Investigators are searching for the cause of Britain's worst train accident in 30 years as Londoners assess Monday's tragedy on one of Europe's busiest commuter rail lines. The accident occurred south of London near Clapham Junction when three trains collided during the morning rush hour, killing 42 people and injuring more than 100 other passengers. British Transport Police say that the number of deaths could be as high as 53.
Just before 8 a.m., a stationary commuter train from Basingstoke en route to London's Waterloo Station was struck in the rear by a train from Poole (on England's southeast coast) also en route to Waterloo. An empty freight train crashed into the wreckage and a fourth train was stopped just short of the accident.
A British Rail spokesman said the two commuter trains were carrying an estimated 1,500 passengers. Approximately 450,000 passengers commute into London each morning between 7 and 10, according to British Rail.

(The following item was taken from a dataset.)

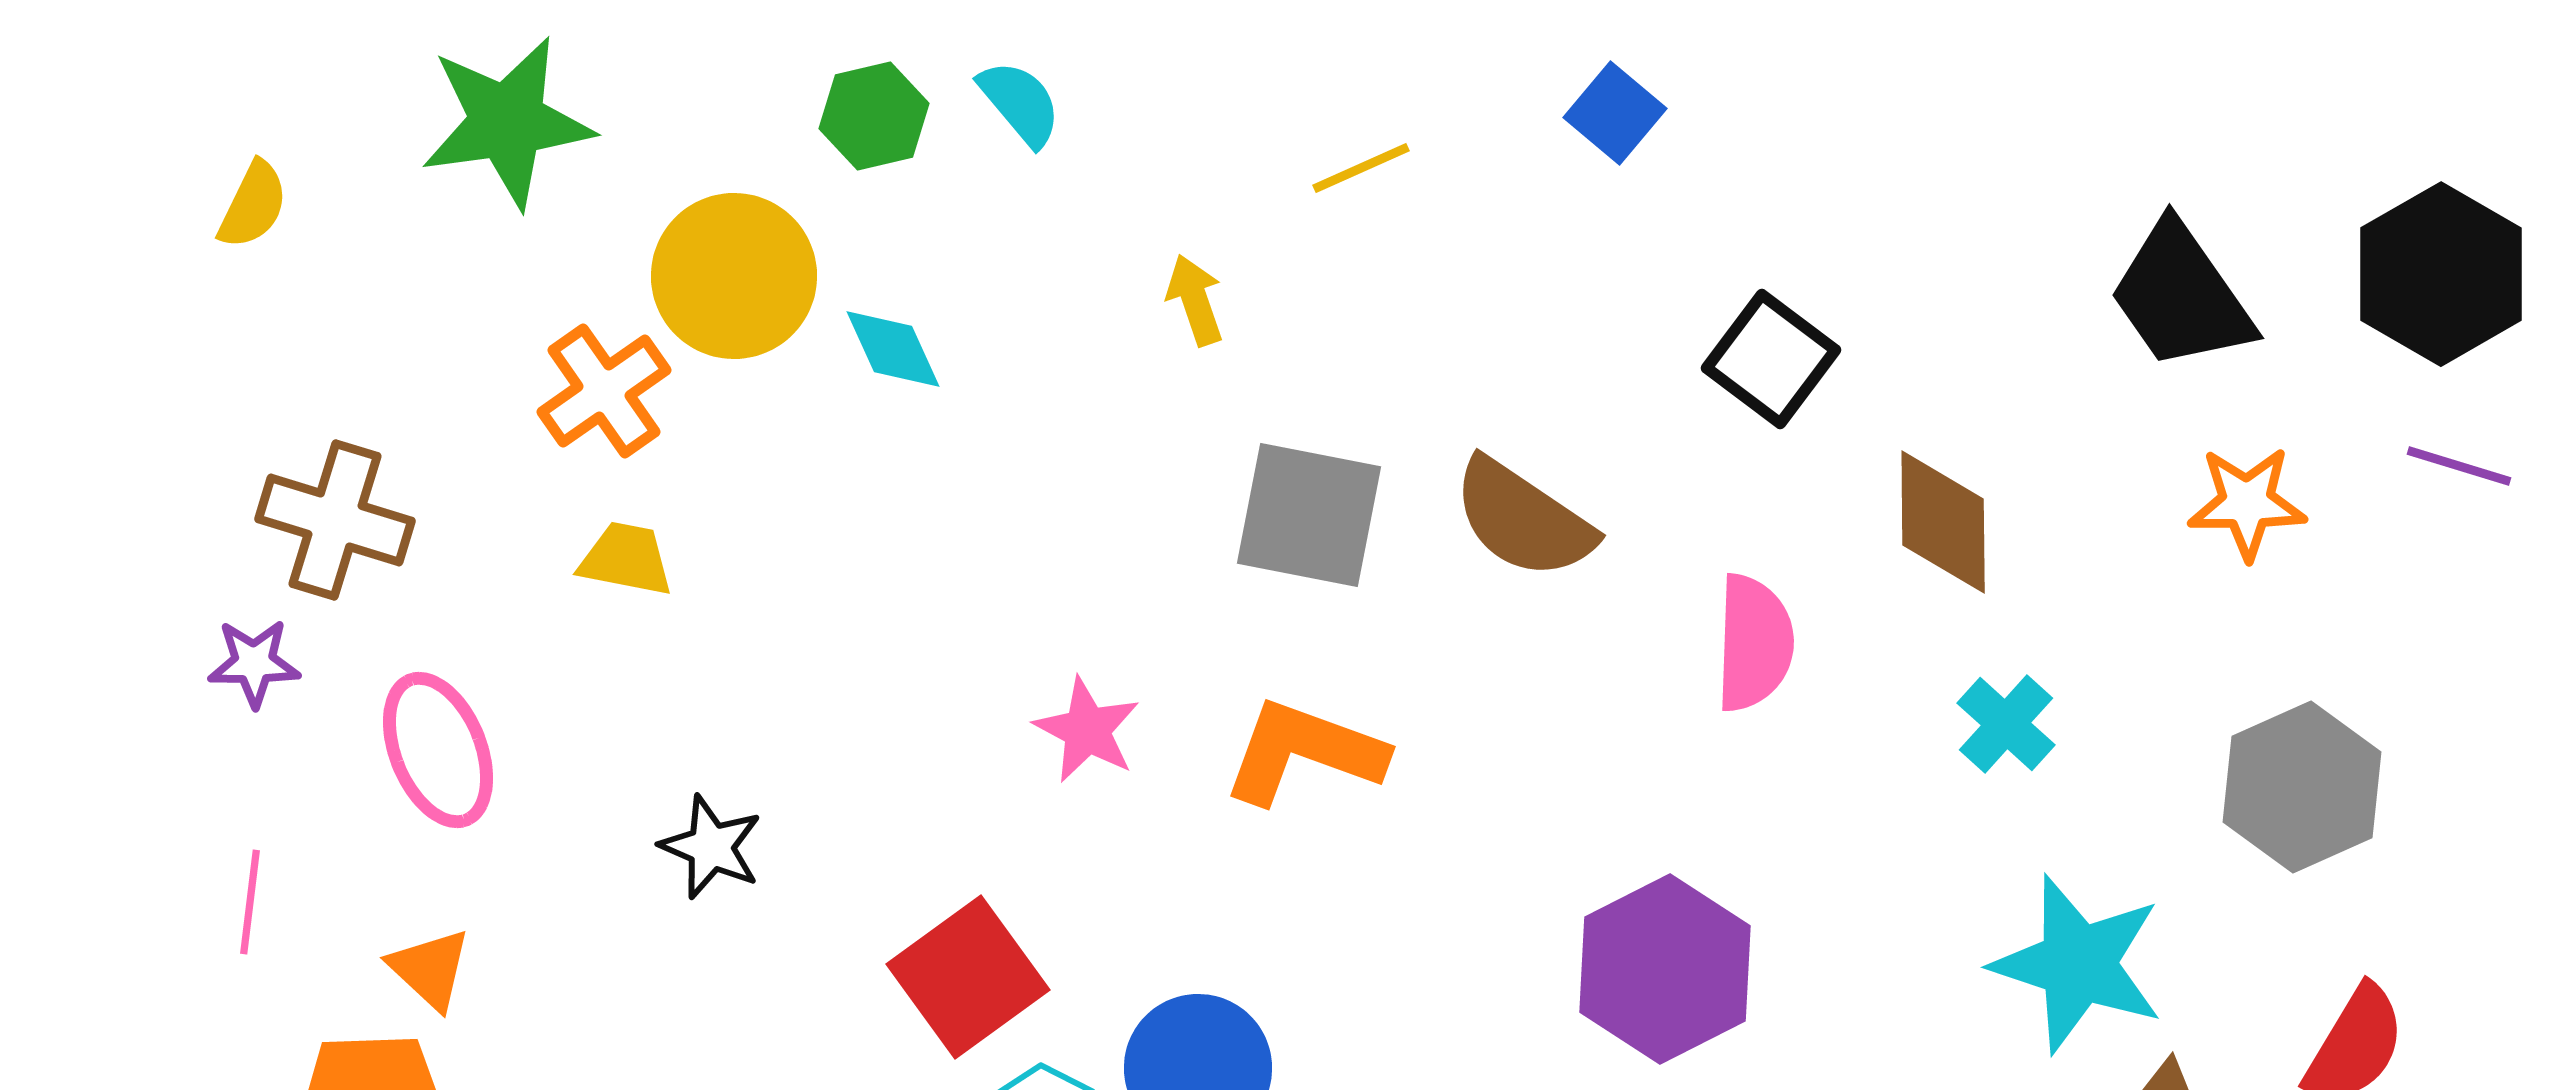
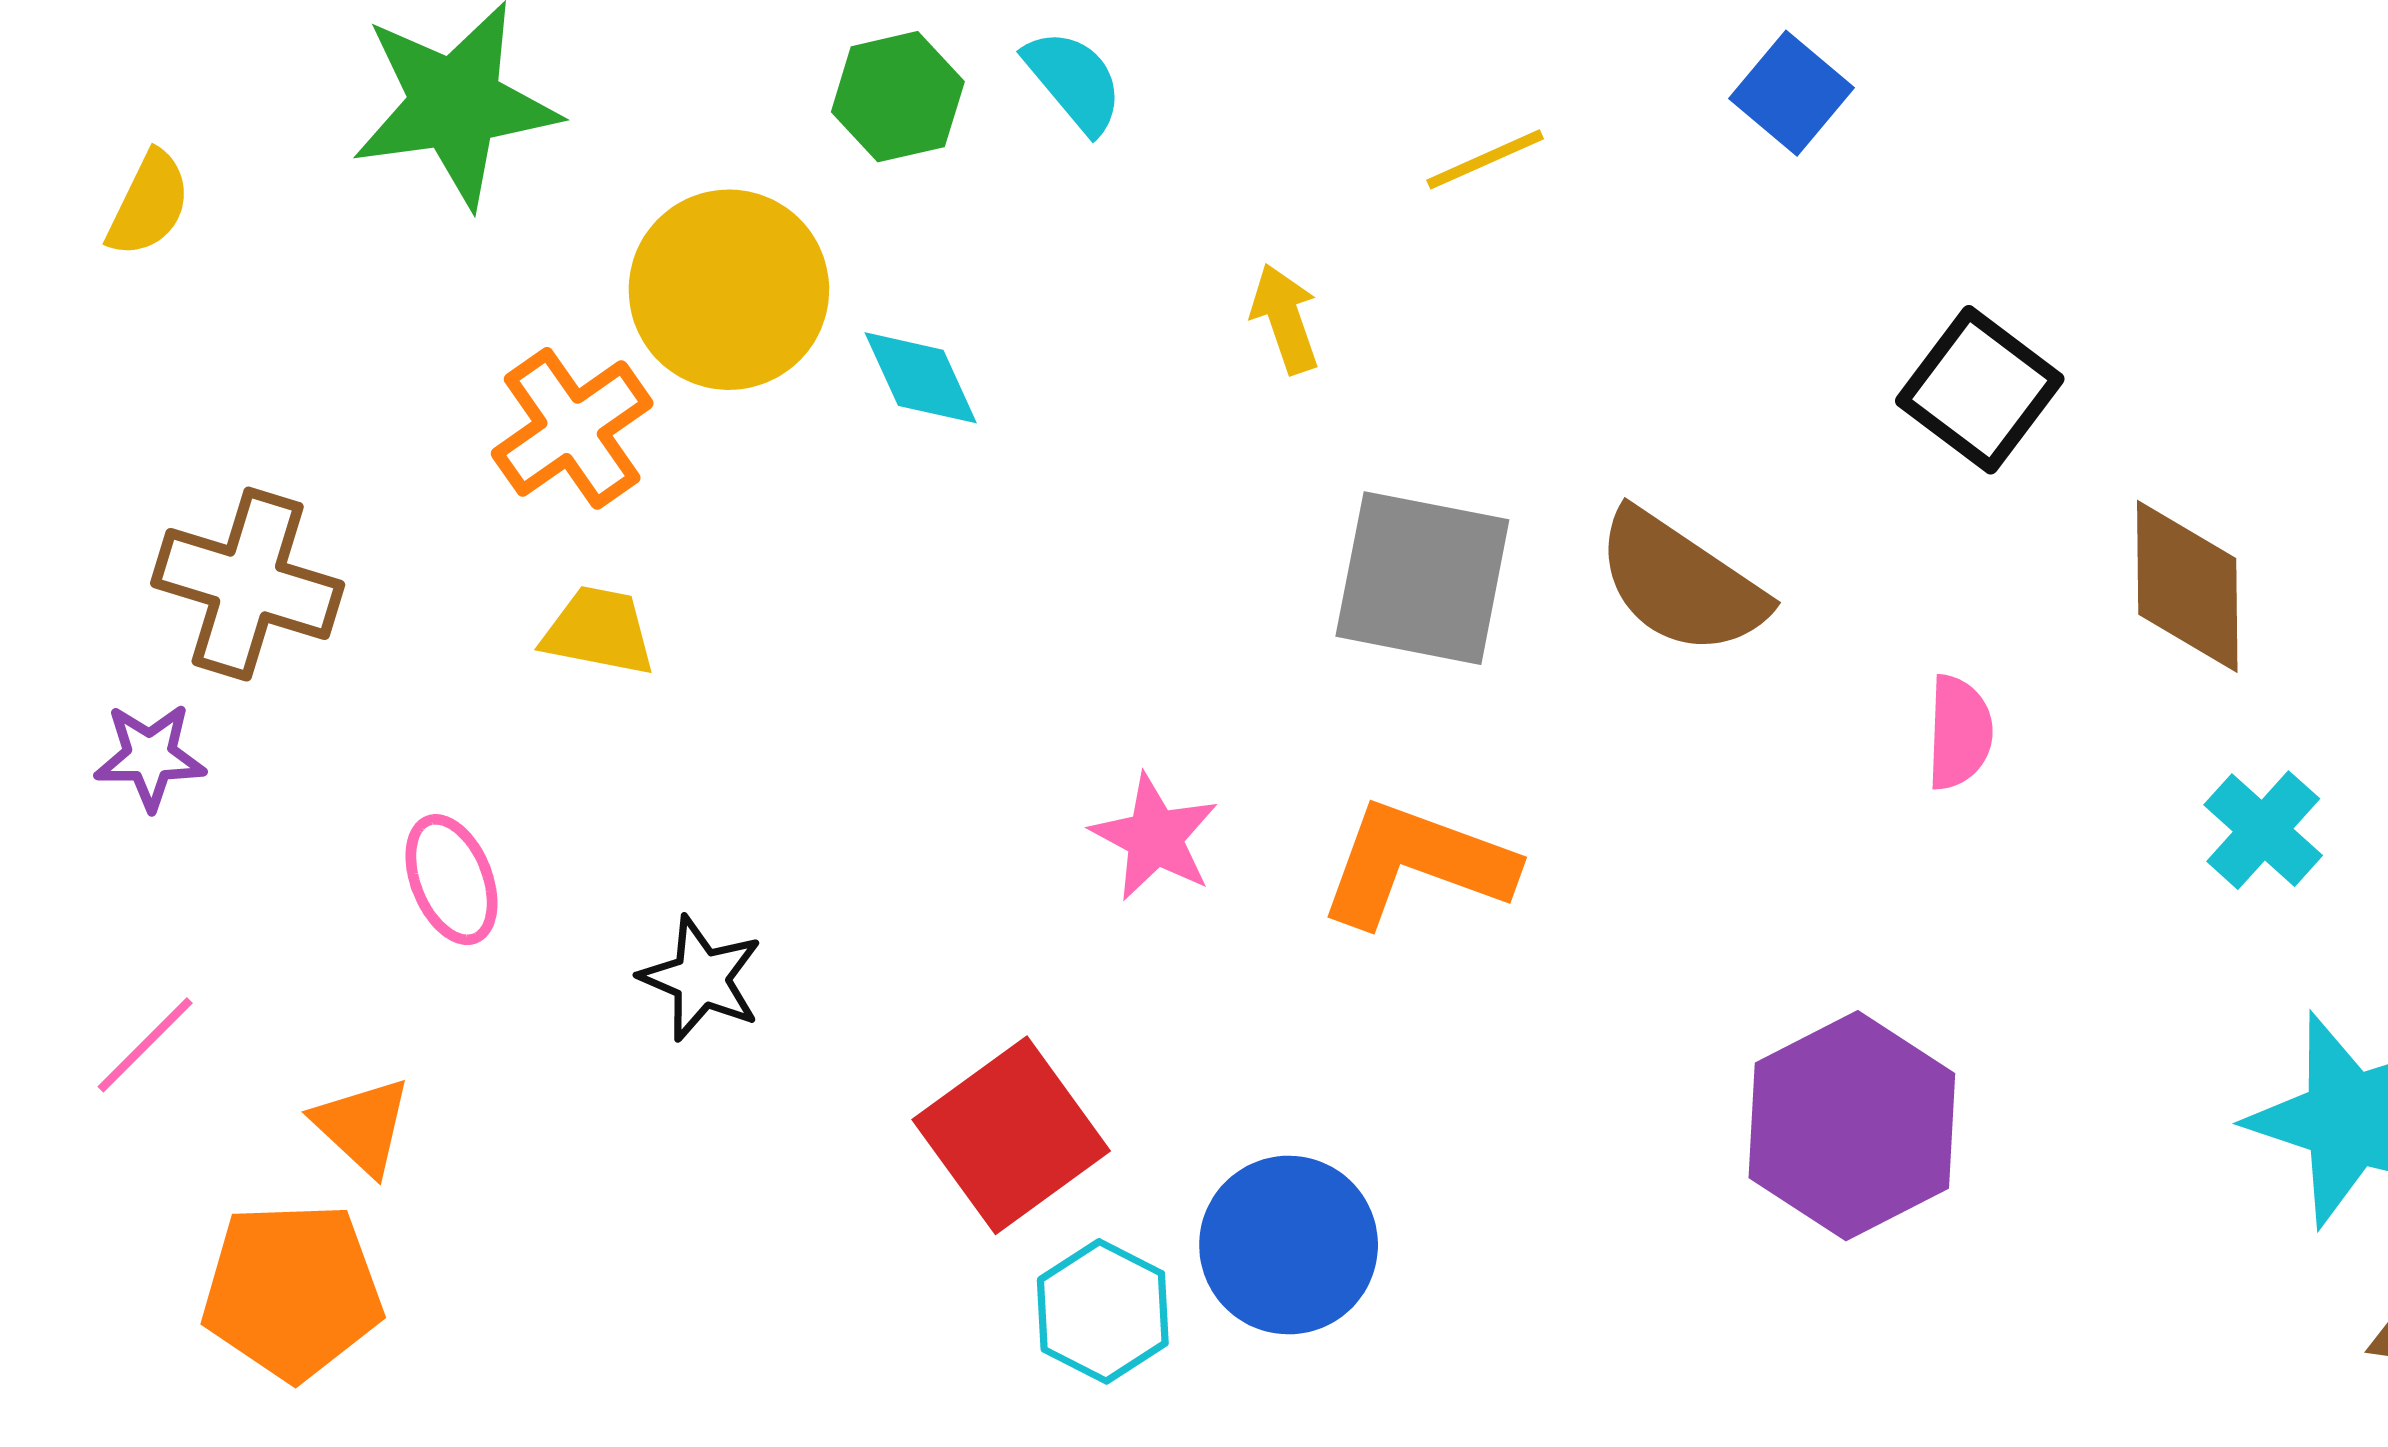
pink semicircle: (1754, 643) -> (1959, 732), size x0.7
pink ellipse: (438, 750) -> (451, 880), moved, size x0.7
pink line: (250, 902) -> (145, 1045), turned 38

The cause of the accident is unknown, but there is speculation about a failure of the signaling equipment which railway officials say dates to the 1930s. The signal boxes are due to be replaced in the near future.
Britain's transport secretary, Paul Channon, is expected to announce today a public investigation into the incident.
A study highlighting the problems on the central London rail system is due to be released early next year, and is expected to recommend investment in new rail lines to relieve the strain on existing overcrowded routes.
``Although overcrowding is not unsafe in itself, with trains being packed to the degree [they are] these days, we've always said that the effects of an accident could be horrific,'' says Jimmy Knapp, general secretary of the National Union of Railwaymen.
``We railwaymen have always been very proud of our safety standards and work hard to maintain them. So we shall insist that a public inquiry at the highest level takes place,'' Mr. Knapp told the BBC.